TASK OBJECTIVE: Check every line below for the string "Newsletter". Copy the ones that have it.

(Page-level text extractions)
((

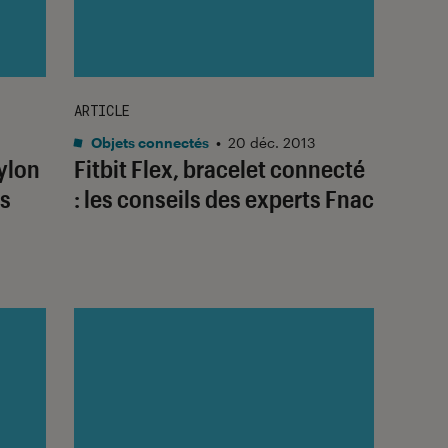
ARTICLE
Objets connectés
•
20 déc. 2013
ylon
Fitbit Flex, bracelet connecté
ts
: les conseils des experts Fnac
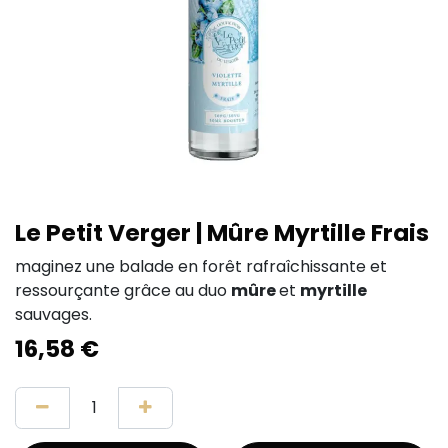
Le Petit Verger | Mûre Myrtille Frais
maginez une balade en forêt rafraîchissante et
ressourçante grâce au duo
mûre
et
myrtille
sauvages.
16,58
€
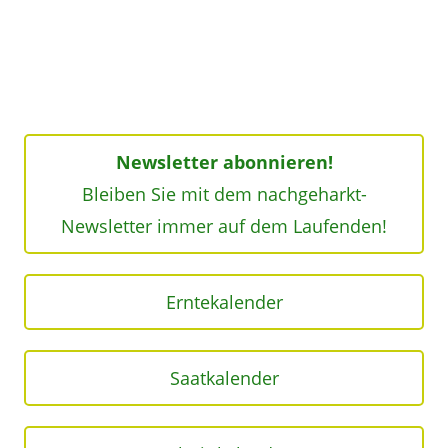
Newsletter abonnieren!
Bleiben Sie mit dem nachgeharkt-
Newsletter immer auf dem Laufenden!
Erntekalender
Saatkalender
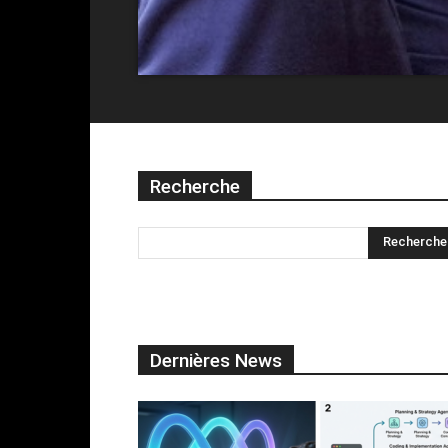
Recherche
Dernières News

))

EXERCISE ANSWER:
Newsletter abonnieren!
Newsletter immer auf dem Laufenden!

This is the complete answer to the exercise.